If you’ve read our other Anno 1800 guides, you already know how population works and what they require. Now you’ll need to learn how to meet their needs and you do that with production. In this In-Depth Population and Production Guide for Anno 1800 you will learn the best ways to setup your production for resources and goods, as well as making the most optimal layout for carts to load and unload items.
Other Anno 1800 Guides
- Ultimate New Player Starter Guide
- How to get Electricity, Oil and Trains
- In-depth Island Shares and War Guide
- Dealing with natural disasters and diseases in Anno 1800
- New World Guide, Tips and Tricks
- Trade Routes, Items and Expeditions Guide
- Managing Island Items Inventory and Harbor
- How to Advance Population Tiers, Deal with Needs and Happiness
- [Popular] Top City Layouts and Best Production Chain Setups
As a basic example houses cost timber to be built so let’s set up your first production chain so you can build more. Now I know this might come across is really simple, but the fundamental rules explained here will apply to every production chain in the game when building any production chain, you want to factor into three things: the time it takes to make the item, the workforce needed to make it and the load that’s going to be placed on the warehouse. Just like houses connecting to a market, production buildings connect to a warehouse. Both markets and warehouses then connect back to the harbor and it never really gets any more complex than that. Taking wood as an example and going through our three rules we can see that wood gets refined into timber. Wood takes 15 seconds to produce and timber takes 15 seconds to refine this means it’s a one-to-one connection for every lumberjack hut we have, we should have a sawmill if we want to just even out the chain. If we do want to store more raw wood for whatever reason, then we’d need more lumberjack huts than sawmills.

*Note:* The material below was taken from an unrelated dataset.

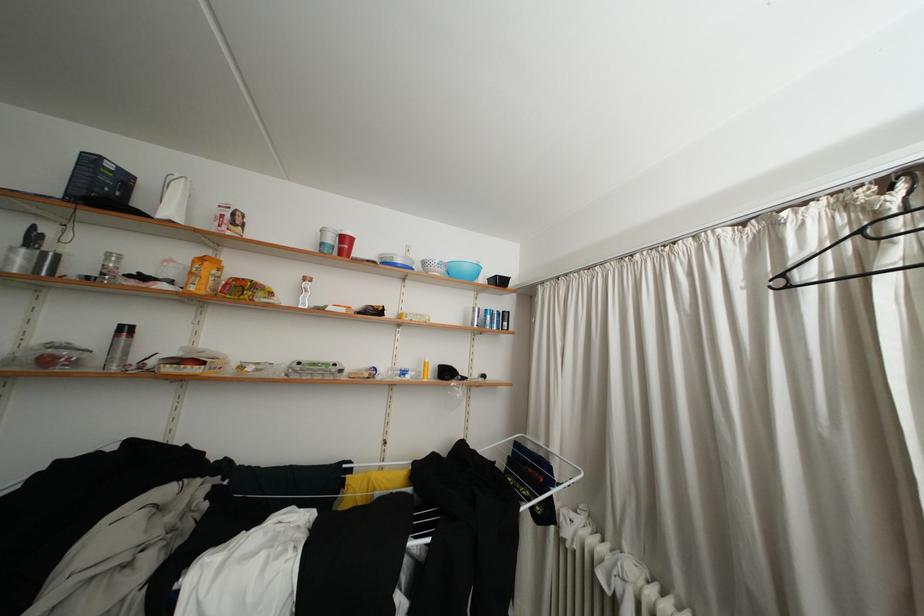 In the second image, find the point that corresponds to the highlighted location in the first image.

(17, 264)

The next big thing is workforce. You know that a lumberjack Hut needs five farmers and a sawmill needs 10 so to get one timber you’ll need 15 farmers to work in the building chains at any time. You can see your available workforce at the top of the screen, so you can predict if you’re going to have enough people at work or not before you build your buildings. Blueprint mode again is your friend here as you can map the production chains out then just click the button to have them upgrade when you’re happy and you have the population to do. If you do end up over building, you’ll have a shortage of workers and they’ll spread out evenly between the buildings reducing the efficiency of everything and increasing the time it takes to produce the items. The final rule was the load on the warehouse, as mentioned all production buildings need to connect to a warehouse and that warehouse needs to be close by or they won’t function. A warehouse contains all of your Island’s storage and it works like a magic chest, they are all linked together and what goes in one can come out of any of the others. A Lumberjack Hut creates one wood every 15 seconds and then a little cart will take that wood to the sawmill where it’ll take 15 seconds to produce one timber then a little cart will take that timber back to the warehouse to put it in your Island storage. The loading and unloading process actually takes time here and your warehouse has a certain number of loading base. If you have too many production buildings bringing stuff to the one warehouse it may get backed up with carts waiting to load and unload. In order to cut down on that travel time having the sawmill next to the lumberjack hut means that the cart will take it right where it needs to go. It won’t go to the warehouse first so you’re essentially saving on the time it takes to load and unload things and freeing up that slot. Ideally you want to do this as much as possible and avoid taking things to warehouses if you can take them straight to the refineries instead.
You don’t have to do things the way we explained before, you could also have all of your wood cutters in one place and all of your sawmills in another place but that does create a dependency on warehouses to load and unload and the cost of maintaining the warehouses themselves. You can cut down on all of that by trying to bring things directly to where they need to go this can then be repeated for most chains at Tier one potato farms– schnapps is one-to-one production time so they can easily fit next to each other. Wool to clothes is also one to one ratio so they can go next to each other as well and when you start to get something like bricks you can see that a clay mine – a brick factory is two to one production time which means you can have one clay mine and two brick factories and then they’ll even out. So just remember to check those production times, work them into each other and check that you have the work force and check that you have enough room for a warehouse that’s not going to be overloaded. This way you’ll always be good to go in the production side of things in Anno 1800.